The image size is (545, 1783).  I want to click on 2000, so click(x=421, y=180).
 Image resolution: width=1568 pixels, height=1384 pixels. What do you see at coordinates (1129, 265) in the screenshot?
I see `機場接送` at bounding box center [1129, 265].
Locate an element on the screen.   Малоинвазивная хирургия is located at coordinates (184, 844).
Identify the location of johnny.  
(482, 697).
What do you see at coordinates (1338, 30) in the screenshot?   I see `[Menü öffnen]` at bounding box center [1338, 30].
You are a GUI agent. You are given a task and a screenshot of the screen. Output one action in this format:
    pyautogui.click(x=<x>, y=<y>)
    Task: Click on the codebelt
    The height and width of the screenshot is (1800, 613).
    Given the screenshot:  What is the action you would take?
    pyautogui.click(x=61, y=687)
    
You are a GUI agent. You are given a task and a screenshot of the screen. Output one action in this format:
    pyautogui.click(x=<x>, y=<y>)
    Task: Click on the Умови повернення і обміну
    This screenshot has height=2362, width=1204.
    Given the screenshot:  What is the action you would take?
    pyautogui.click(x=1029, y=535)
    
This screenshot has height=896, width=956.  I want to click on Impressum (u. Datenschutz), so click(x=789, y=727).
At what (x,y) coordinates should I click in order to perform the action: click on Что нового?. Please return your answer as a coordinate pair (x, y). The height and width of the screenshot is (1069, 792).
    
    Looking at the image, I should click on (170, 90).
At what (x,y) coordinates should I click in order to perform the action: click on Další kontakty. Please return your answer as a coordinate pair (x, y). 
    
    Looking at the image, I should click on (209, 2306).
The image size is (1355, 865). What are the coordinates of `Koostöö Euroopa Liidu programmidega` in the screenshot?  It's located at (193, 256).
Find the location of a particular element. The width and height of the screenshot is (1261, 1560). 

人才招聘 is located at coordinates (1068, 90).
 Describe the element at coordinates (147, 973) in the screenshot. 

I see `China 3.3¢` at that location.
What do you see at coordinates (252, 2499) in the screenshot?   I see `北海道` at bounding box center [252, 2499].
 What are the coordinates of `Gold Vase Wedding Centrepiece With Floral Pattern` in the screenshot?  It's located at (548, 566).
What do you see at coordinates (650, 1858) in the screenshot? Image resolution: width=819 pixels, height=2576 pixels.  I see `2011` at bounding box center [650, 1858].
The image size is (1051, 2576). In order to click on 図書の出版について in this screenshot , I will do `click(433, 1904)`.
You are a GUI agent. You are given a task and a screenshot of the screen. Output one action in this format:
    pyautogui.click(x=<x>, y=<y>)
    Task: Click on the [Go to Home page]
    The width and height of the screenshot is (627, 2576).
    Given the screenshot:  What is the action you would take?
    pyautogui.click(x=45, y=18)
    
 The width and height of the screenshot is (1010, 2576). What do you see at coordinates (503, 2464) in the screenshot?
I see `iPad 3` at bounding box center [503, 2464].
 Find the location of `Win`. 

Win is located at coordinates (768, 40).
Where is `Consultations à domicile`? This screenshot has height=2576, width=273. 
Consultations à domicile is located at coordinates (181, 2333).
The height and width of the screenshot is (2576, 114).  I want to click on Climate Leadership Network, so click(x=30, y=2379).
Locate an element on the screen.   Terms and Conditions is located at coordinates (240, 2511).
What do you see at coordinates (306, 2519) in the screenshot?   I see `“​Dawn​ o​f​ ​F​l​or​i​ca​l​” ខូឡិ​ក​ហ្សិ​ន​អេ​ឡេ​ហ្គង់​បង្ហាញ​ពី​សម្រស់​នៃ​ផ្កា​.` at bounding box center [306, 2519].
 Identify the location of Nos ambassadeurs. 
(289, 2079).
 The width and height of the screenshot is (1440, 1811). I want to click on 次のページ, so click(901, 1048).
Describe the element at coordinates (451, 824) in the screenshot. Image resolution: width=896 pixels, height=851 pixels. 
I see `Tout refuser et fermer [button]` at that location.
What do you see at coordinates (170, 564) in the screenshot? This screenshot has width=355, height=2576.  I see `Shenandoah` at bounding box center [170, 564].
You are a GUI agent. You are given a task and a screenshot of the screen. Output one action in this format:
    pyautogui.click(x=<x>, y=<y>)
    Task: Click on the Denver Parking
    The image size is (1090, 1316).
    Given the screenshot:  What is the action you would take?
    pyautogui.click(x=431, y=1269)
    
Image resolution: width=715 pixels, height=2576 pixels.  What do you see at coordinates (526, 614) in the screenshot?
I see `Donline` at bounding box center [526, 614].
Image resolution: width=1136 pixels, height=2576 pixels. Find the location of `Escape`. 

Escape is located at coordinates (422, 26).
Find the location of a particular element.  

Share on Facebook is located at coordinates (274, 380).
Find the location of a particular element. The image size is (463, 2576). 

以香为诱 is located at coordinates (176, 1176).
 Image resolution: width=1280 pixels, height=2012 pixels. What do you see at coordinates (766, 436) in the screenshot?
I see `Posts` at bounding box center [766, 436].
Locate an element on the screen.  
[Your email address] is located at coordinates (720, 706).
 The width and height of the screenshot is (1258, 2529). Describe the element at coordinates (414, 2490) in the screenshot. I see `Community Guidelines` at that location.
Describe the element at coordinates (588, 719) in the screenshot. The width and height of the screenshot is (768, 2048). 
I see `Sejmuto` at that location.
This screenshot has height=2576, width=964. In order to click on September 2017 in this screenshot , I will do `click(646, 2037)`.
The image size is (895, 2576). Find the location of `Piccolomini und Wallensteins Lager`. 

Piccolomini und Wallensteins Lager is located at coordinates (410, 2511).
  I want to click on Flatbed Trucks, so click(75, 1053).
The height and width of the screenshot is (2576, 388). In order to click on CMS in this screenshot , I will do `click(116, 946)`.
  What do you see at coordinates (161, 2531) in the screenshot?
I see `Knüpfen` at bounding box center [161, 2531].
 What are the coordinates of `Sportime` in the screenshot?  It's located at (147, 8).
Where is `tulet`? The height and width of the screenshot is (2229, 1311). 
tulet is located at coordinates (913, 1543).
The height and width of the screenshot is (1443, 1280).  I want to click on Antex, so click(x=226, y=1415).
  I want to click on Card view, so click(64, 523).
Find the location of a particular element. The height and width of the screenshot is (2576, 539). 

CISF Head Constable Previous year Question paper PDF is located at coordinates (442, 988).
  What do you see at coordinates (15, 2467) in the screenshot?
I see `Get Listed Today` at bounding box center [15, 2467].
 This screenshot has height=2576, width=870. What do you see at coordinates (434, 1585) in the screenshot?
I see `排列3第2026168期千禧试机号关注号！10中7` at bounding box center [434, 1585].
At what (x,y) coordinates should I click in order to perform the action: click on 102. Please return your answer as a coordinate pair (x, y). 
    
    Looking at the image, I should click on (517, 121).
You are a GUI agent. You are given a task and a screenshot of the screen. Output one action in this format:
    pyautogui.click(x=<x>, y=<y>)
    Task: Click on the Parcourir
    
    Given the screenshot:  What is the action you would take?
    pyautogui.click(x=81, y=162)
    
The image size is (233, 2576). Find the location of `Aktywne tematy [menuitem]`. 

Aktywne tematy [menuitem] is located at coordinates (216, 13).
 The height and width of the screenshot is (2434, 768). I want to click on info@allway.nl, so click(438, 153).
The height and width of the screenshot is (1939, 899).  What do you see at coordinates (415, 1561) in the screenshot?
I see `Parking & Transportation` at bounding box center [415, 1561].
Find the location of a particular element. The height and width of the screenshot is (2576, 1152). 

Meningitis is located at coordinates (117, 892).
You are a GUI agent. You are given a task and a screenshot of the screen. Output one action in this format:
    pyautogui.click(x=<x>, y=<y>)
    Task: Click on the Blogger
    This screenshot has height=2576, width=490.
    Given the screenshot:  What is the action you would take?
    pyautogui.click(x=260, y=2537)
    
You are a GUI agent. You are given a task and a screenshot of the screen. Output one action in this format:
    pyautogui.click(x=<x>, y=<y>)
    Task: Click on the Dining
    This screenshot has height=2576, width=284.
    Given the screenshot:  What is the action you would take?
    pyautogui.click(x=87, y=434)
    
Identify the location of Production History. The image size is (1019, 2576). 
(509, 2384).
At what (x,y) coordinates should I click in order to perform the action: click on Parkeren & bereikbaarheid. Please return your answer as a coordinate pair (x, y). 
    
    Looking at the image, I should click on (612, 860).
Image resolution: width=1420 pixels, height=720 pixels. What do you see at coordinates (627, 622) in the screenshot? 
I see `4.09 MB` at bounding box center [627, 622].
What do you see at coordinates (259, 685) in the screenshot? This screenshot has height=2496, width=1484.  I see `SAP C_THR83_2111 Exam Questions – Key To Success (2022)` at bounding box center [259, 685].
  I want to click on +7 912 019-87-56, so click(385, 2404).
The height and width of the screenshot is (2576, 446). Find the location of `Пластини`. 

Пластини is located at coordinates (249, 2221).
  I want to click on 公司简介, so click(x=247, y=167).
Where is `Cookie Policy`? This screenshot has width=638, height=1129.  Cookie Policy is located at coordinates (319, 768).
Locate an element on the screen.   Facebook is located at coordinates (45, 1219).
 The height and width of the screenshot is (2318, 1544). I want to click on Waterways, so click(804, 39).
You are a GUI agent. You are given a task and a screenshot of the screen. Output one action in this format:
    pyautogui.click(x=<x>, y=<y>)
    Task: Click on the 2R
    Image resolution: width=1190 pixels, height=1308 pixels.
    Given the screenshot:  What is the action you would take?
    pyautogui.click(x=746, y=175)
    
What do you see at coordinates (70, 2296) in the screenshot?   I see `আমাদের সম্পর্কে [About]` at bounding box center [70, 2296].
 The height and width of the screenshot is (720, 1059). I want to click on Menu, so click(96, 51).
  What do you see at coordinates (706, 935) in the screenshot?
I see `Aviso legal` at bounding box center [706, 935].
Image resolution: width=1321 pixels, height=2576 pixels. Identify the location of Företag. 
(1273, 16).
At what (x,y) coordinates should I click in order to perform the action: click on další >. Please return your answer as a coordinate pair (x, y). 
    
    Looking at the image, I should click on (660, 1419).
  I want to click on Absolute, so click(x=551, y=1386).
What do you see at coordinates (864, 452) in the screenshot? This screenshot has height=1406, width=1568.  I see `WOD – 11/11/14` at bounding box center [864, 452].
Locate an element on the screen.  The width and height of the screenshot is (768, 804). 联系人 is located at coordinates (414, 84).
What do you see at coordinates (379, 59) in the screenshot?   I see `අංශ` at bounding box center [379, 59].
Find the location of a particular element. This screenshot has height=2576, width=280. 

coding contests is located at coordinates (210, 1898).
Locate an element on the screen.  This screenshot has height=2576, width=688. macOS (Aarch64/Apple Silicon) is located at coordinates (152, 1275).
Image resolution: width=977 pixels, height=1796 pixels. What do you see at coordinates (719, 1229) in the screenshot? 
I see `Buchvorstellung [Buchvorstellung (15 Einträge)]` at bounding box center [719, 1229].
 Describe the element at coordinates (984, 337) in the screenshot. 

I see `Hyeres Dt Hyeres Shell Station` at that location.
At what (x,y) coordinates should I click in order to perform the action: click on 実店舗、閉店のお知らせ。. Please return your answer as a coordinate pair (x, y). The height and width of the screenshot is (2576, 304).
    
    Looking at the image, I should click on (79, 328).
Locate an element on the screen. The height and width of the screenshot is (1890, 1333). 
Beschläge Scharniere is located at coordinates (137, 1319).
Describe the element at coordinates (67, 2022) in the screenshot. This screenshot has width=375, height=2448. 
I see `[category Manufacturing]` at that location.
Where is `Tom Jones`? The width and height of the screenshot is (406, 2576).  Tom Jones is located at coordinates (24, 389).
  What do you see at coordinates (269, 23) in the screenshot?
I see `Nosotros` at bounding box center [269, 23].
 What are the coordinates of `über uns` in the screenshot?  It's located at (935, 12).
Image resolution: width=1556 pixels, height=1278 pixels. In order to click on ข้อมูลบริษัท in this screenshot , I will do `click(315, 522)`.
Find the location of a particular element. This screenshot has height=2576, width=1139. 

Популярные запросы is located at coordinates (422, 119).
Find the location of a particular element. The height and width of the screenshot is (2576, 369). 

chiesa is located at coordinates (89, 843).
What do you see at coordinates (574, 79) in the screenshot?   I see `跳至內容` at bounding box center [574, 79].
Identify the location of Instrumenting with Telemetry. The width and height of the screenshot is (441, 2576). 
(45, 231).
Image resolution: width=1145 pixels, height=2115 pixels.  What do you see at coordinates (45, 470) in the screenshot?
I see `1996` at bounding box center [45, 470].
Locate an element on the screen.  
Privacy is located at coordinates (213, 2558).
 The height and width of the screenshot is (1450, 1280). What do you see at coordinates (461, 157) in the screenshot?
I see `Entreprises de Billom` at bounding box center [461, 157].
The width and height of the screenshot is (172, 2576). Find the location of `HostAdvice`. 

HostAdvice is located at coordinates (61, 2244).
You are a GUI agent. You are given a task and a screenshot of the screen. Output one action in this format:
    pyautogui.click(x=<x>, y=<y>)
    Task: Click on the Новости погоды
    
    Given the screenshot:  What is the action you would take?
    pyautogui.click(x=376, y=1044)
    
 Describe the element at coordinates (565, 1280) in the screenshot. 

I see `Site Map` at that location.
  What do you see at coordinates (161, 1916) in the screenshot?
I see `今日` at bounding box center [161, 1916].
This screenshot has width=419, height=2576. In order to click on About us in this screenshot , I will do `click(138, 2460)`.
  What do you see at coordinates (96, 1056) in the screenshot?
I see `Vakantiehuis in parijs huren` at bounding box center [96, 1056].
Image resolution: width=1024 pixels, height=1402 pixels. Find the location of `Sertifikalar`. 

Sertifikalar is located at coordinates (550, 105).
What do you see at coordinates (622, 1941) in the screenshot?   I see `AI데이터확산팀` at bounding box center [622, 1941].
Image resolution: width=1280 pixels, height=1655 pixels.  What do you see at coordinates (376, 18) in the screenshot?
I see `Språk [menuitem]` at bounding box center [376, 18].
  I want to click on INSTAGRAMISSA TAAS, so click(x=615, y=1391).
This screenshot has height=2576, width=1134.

----

Starting at the line that has "Describe the element at coordinates (147, 973)" and ending at the line that has "What do you see at coordinates (650, 1858)", please write out the lines above exactly, leaving out all others.

## [Solution below]
 Describe the element at coordinates (147, 973) in the screenshot. 

I see `China 3.3¢` at that location.
What do you see at coordinates (252, 2499) in the screenshot?   I see `北海道` at bounding box center [252, 2499].
 What are the coordinates of `Gold Vase Wedding Centrepiece With Floral Pattern` in the screenshot?  It's located at (548, 566).
What do you see at coordinates (650, 1858) in the screenshot? Image resolution: width=819 pixels, height=2576 pixels.  I see `2011` at bounding box center [650, 1858].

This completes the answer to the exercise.